Rebecca Greenfield reports on the arrival of “extreme baby monitoring.” For a few hundred bucks, new parents will soon be able to outfit their putative bundles of joy with a variety of sensors—ankle monitors, “smart diapers,” even a networked onesie that sends respiration, temperature, and other data feeds to smartphones—that enable “a big-data approach to parenting.” Comments Greenfield, “By gathering information on your kid’s poop, sleep, and eating schedules, the idea goes, you can engineer a happier, healthier baby.” This does seem like an advance on the technology strategy I deployed in baby-rearing, which involved a pacifier and a martini.*
As a case in point, Greenfield tells the story of Yasmin Lucero, who meticulously tracked a variety of data on her baby Elle. Elle wasn’t a great sleeper—she cried a lot in her crib—and Yasmin hoped that Big Baby Data would unlock the reasons underlying the problem and point to a solution: “She wanted answers: Did she put Elle to bed too early? Too late? Give her too many naps? Parsing data, she thought, would help her figure it out.”
So, after months of grueling data collection and graphing, what did Big Data reveal? Absolutely nothing. “Per the data, Elle was just fussy.”

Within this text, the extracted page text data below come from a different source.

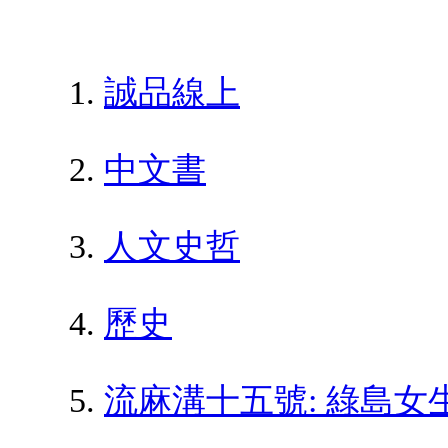
誠品線上
中文書
人文史哲
歷史
流麻溝十五號: 綠島女生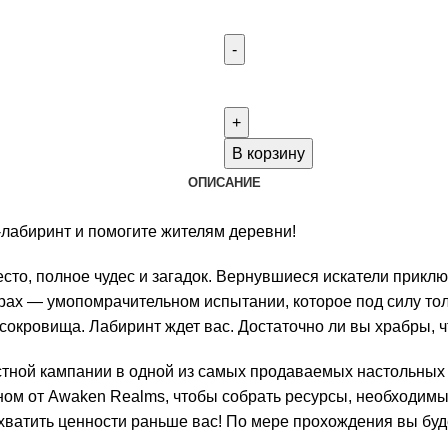
Количество
товара
Labyrinth
Chronicles
В корзину
(2-
ОПИСАНИЕ
я
волна)
-лабиринт и помогите жителям деревни!
о, полное чудес и загадок. Вернувшиеся искатели приклю
х — умопомрачительном испытании, которое под силу тольк
окровища. Лабиринт ждет вас. Достаточно ли вы храбры, ч
естной кампании в одной из самых продаваемых настольных 
ом от Awaken Realms, чтобы собрать ресурсы, необходим
ыхватить ценности раньше вас! По мере прохождения вы бу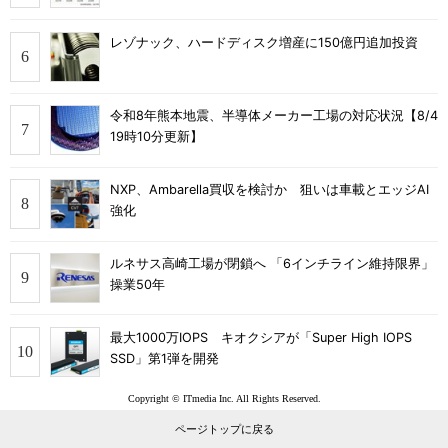
レゾナック、ハードディスク増産に150億円追加投資
令和8年熊本地震、半導体メーカー工場の対応状況【8/4
19時10分更新】
NXP、Ambarella買収を検討か 狙いは車載とエッジAI
強化
ルネサス高崎工場が閉鎖へ 「6インチライン維持限界」
操業50年
最大1000万IOPS キオクシアが「Super High IOPS
SSD」第1弾を開発
Copyright © ITmedia Inc. All Rights Reserved.
ページトップに戻る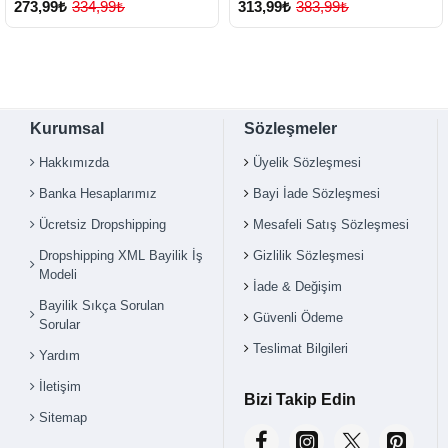
273,99₺
334,99₺
313,99₺
383,99₺
Kurumsal
Sözleşmeler
Hakkımızda
Üyelik Sözleşmesi
Banka Hesaplarımız
Bayi İade Sözleşmesi
Ücretsiz Dropshipping
Mesafeli Satış Sözleşmesi
Dropshipping XML Bayilik İş
Gizlilik Sözleşmesi
Modeli
İade & Değişim
Bayilik Sıkça Sorulan
Güvenli Ödeme
Sorular
Teslimat Bilgileri
Yardım
İletişim
Bizi Takip Edin
Sitemap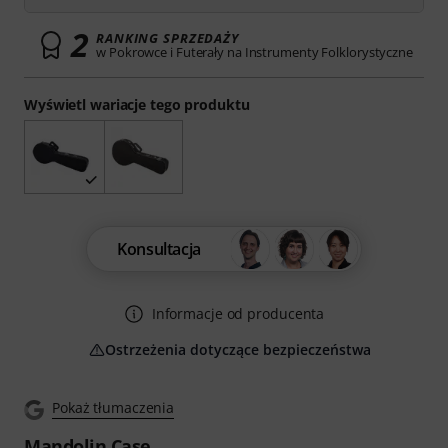
2
RANKING SPRZEDAŻY
w Pokrowce i Futerały na Instrumenty Folklorystyczne
Wyświetl wariacje tego produktu
Konsultacja
Informacje od producenta
Ostrzeżenia dotyczące bezpieczeństwa
Pokaż tłumaczenia
Mandolin Case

A waste of time? Not at all: “The results suggested Yasmin couldn’t engineer better naps, as she’d hoped. Just knowing that, however, made her feel better. ‘If you come to the conclusion that you have no control, then it’s okay to relax and just do whatever is convenient for you at the moment,’ she explained.” Let this be an inspiration to Big Data marketers. Large-scale data analysis may be a waste of time and money, but that doesn’t make it any less necessary. After all, how will you know that Big Data has nothing to tell you if you don’t invest in it?
Come to think of it, as a marketing strategy this would also work quite well for Ouija Boards and the I Ching.
*Important legal notice: The baby gets the pacifier, the parent gets the martini.